FIR Newsletter: Leningrad and Auschwitz – the double meaning of 27 January

The International Federation of Resistance Fighters (FIR) – Association of Antifascists reminds on 27 January not only of the anniversary of the liberation of the extermination camp Auschwitz in 1945, but in this year also of the 75th anniversary of the liberation of the city of Leningrad with the break-through of the blockade by the Soviet army on 27 January 1944.

The 900 days of the blockade by German, Finnish and Spanish troops have brought endless suffering, death and destruction to the city and its inhabitants.

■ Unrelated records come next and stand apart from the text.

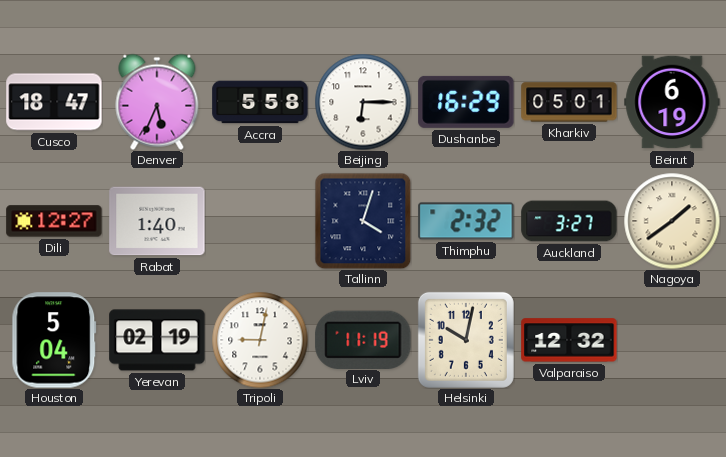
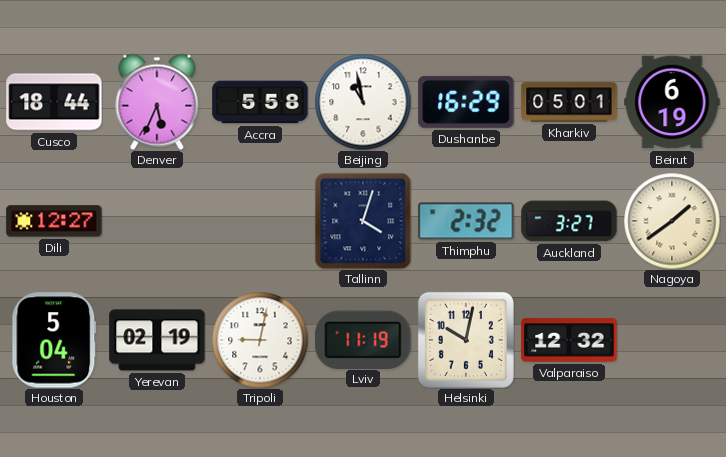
Cusco: 18:47 -> 18:44
Beijing: 6:15 -> 10:58
Rabat: 1:40 -> none
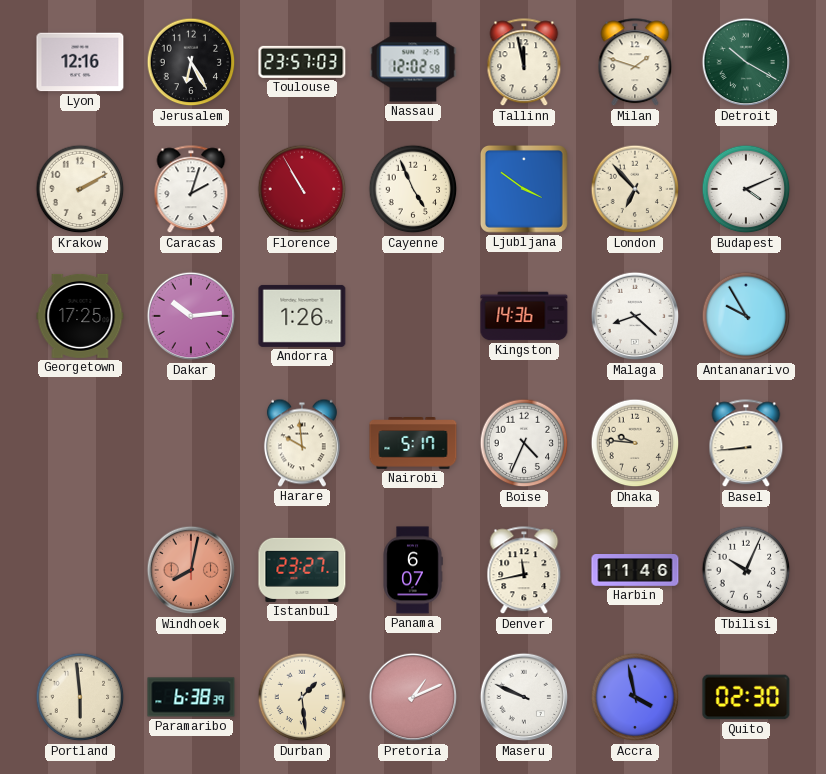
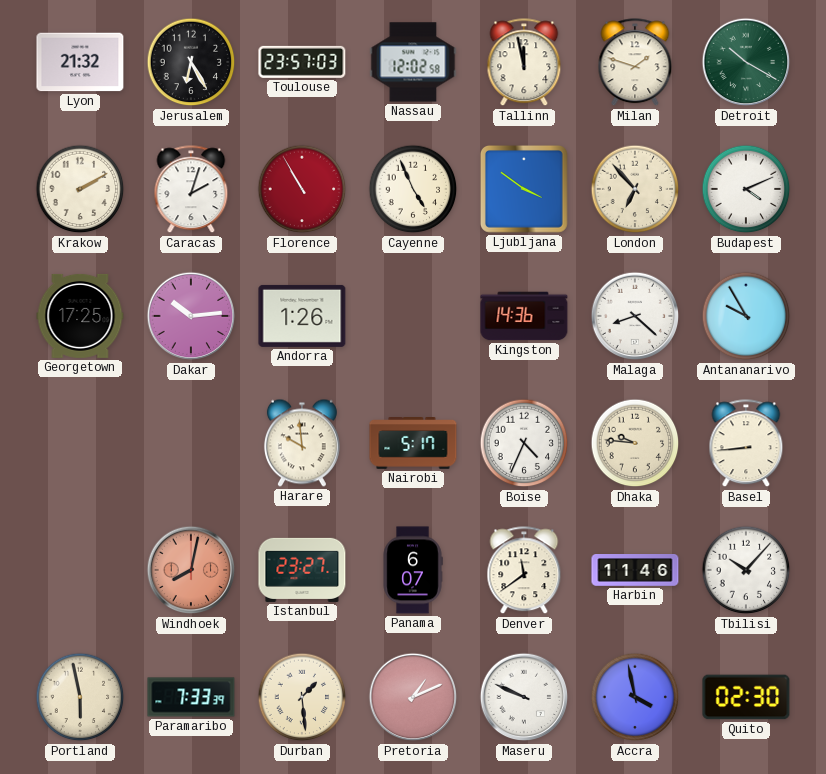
Lyon: 12:16 -> 21:32
Denver: 11:43 -> 11:39
Tbilisi: 10:04 -> 10:07
Portland: 5:59 -> 5:58
Paramaribo: 6:38 -> 7:33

The aim of the blockade was to systematically starve the Leningrad population. On September 8, 1941, all supply routes for the megacity were cut off, leaving only the way across Lake Ladoga. In fact, more than one million people died of starving and malnutrition during the siege until January 27, 1944. History speaks – also for this reason – of a “extermination war” during the fascist war against the Soviet Union.

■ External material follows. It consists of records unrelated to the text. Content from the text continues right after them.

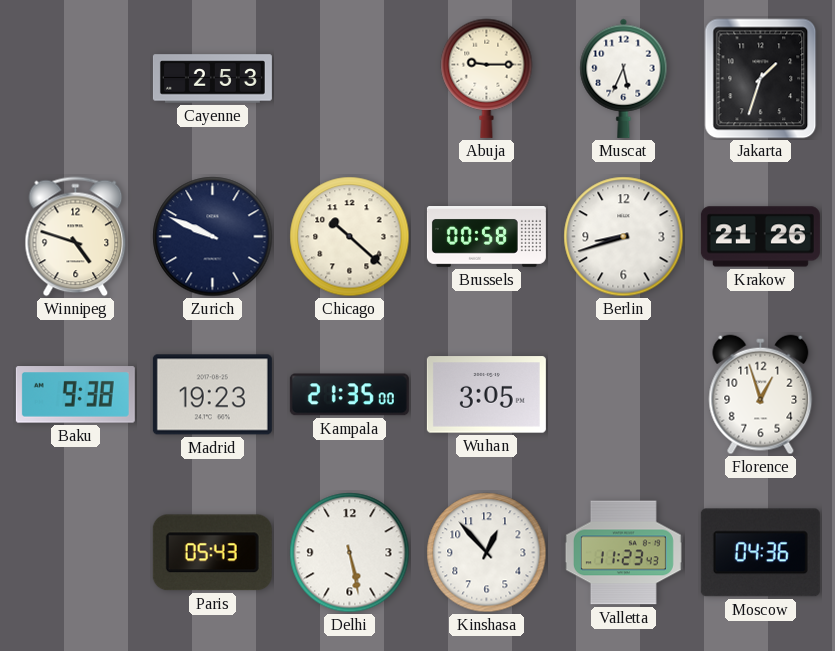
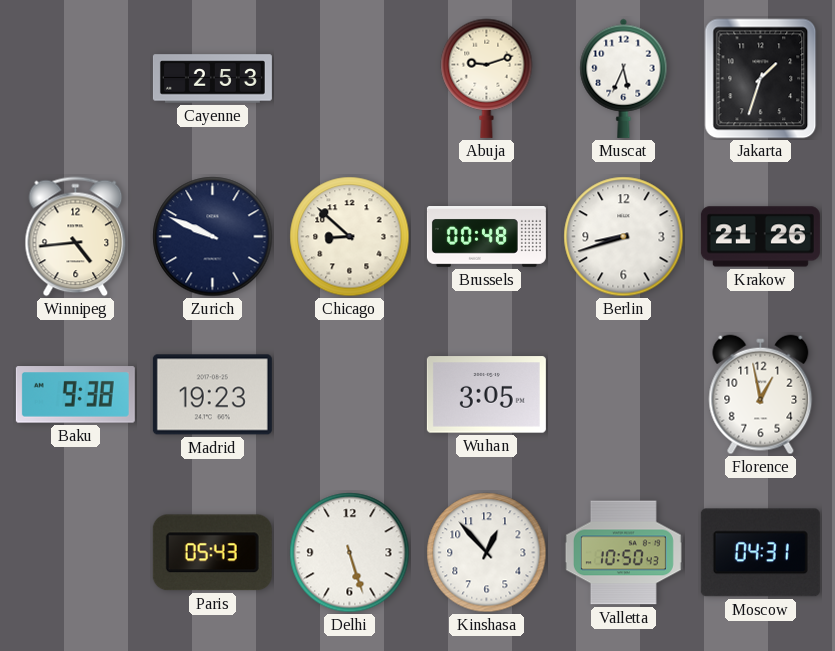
Abuja: 9:15 -> 9:12
Winnipeg: 4:48 -> 4:44
Chicago: 10:22 -> 8:52
Brussels: 00:58 -> 00:48
Kampala: 21:35 -> none
Florence: 12:57 -> 12:58
Delhi: 5:28 -> 5:27
Valletta: 11:23 -> 10:50
Moscow: 04:36 -> 04:31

Nevertheless, the people in Leningrad fought heroically for almost three years and thus not only resisted the fascist beast, but also set a visible sign for the whole world that the “invincible” Wehrmacht is reaching its limits. The heroic deeds of the inhabitants and the Soviet army, which in the winter organized the supply of the people via the frozen Baltic Sea and was able to blow up the Blockade Ring in January 1944, are unforgotten. After the war, the city and its inhabitants were rightly awarded the honorary title of “Hero City”. The city still bears this title today, even though it is now called St. Petersburg.

The international anti-fascist movement commemorates the more than one million victims of the blockade and pays tribute to the heroes who gave their lives for the liberation from fascism.